Because D is the mid point of AC, so s △ abd = s △ BDC = 16 △ 2 = 8, because e is the mid point of BD, so s △ abd = s △ AED = 8 △ 2 = 4, s △ BEC = s △ Dec = 8 △ 2 = 4, because D is the midpoint of AC, so s △ abd = s △ BDC = 16 △ 2 = 8, because e is the mid point of BD, so s △ abd = s △ BDC = 16 △ 2 = 8, because e is the mid point of BD, so s △ Abe = s △ Abe = s △ AED = s △ AED = s △ AED = 8 △ AED: s △ AED = 8 △ AED: s △ bid: s △ CEF: s △ CEF: as (4 + 4 + 4 + 4 + 4 + 4 (4 + 4 + 4 + 4) is (4 + & nbsp & AMP & nbsp; & nbsp; & nbsp nbsp; & nbsp; & nbsp; & nbsp; & nbsp; & nbsp; &Nbsp; & nbsp; & nbsp; & nbsp; & nbsp; & nbsp; 12x = 32, & nbsp; & nbsp; & nbsp; & nbsp; & nbsp; & nbsp; & nbsp; & nbsp; & nbsp; & nbsp; & nbsp; & nbsp; & nbsp; & nbsp; & nbsp; & nbsp; & nbsp; & nbsp; & nbsp; & nbsp; & nbsp; & nbsp; & nbsp; & nbsp; & nbsp; & nbsp; & nbsp; & nbsp; & nbsp; & nbsp; & nbsp; & x = 83, so the area of quadrilateral cdef is: 83 + 4 = 203; a: 203

Function image drawing
How to draw an image like y = | 1 + 2x | + | 2-x |

This is a piecewise function
When x ≤ - 1 / 2, y = - (1 + 2x) + (2-x) = - 3x + 1
When - 1 / 2 < x < 2, y = 1 + 2x + 2-x = x + 3
When 2 ≤ x, y = 1 + 2x + X-2 = 3x-1
Then you can draw the image of this region according to the range of X in the coordinate system
Good study

Space vector math problem!
The cube abcd-a'b'c'd ', grows to 3, and points E.E'. G.h.f
(1) Find the distance from point B to EGH
(2) Calculate the distance between EF and CD
(3) Find the distance from AB to plane a 'B' C 'D
(4) Finding: plane EFG and plane e'b'h

Which side is the trisection point of the side where the point E.E '. G.h.f is located

As shown in the figure, in △ ABC, ∠ a = 36 °, ABC = 40 °, be bisection ∠ ABC, ∠ e = 18 °, CE bisection ∠ ACD? Why?

The reasons are as follows: ∵ a = 36 °, ABC = 40 °, ∵ BCA = 104 °, ∵ ACD = 76 °. ∵ be = ABC, ∵ CBE = 20 °, ∵ e = 18 °, ∵ BCE = 142 °, ∵ ECA = 38 °, ∵ ECD = 38 °,

A and B are two cuboid containers.

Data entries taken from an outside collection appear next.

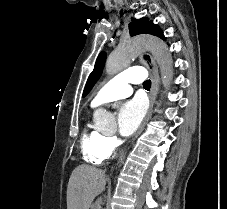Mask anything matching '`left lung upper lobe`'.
<instances>
[{"label":"left lung upper lobe","instance_id":"1","mask_svg":"<svg viewBox=\"0 0 227 209\" xmlns=\"http://www.w3.org/2000/svg\"><path fill=\"white\" fill-rule=\"evenodd\" d=\"M129 31H130V36H135V35L143 34V33H149V34L158 36V37L162 38L163 40L166 39L163 35V32L158 27V25H155L152 22H149L148 18H142L140 20H137V19L133 20L129 24ZM105 60H106V53L101 52L97 57L94 70L88 77L86 86L83 91V97H85L90 92V90L92 89V87L94 86L96 81L101 76V73L103 71V67L105 64Z\"/></svg>","mask_w":227,"mask_h":209}]
</instances>
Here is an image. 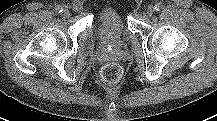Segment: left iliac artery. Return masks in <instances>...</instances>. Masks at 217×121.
<instances>
[{
    "mask_svg": "<svg viewBox=\"0 0 217 121\" xmlns=\"http://www.w3.org/2000/svg\"><path fill=\"white\" fill-rule=\"evenodd\" d=\"M154 8H155L156 11H160L162 9V4L157 3Z\"/></svg>",
    "mask_w": 217,
    "mask_h": 121,
    "instance_id": "obj_1",
    "label": "left iliac artery"
}]
</instances>
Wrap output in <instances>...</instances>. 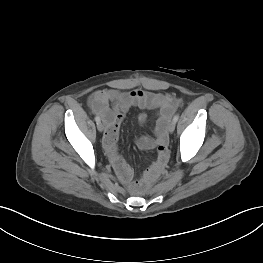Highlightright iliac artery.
Listing matches in <instances>:
<instances>
[{"mask_svg": "<svg viewBox=\"0 0 263 263\" xmlns=\"http://www.w3.org/2000/svg\"><path fill=\"white\" fill-rule=\"evenodd\" d=\"M95 121L97 122V123H99L101 120H100V117L99 116H96L95 117Z\"/></svg>", "mask_w": 263, "mask_h": 263, "instance_id": "obj_1", "label": "right iliac artery"}]
</instances>
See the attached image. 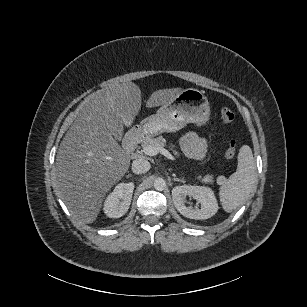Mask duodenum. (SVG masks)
<instances>
[{"instance_id": "obj_1", "label": "duodenum", "mask_w": 307, "mask_h": 307, "mask_svg": "<svg viewBox=\"0 0 307 307\" xmlns=\"http://www.w3.org/2000/svg\"><path fill=\"white\" fill-rule=\"evenodd\" d=\"M145 137V131L140 128H135L128 132L124 139V148L126 152L131 153L135 147L145 139Z\"/></svg>"}]
</instances>
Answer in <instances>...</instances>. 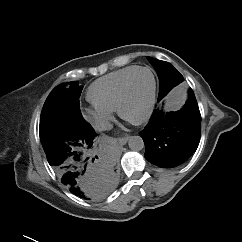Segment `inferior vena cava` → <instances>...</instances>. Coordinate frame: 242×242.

Container a is 40 cm long, 30 cm wide and 24 cm high. Container B is 20 cm long, 20 cm wide and 36 cm deep. Pour the water in container B into container a until the water depth in the two containers is the same. How many mm is the water depth in both containers?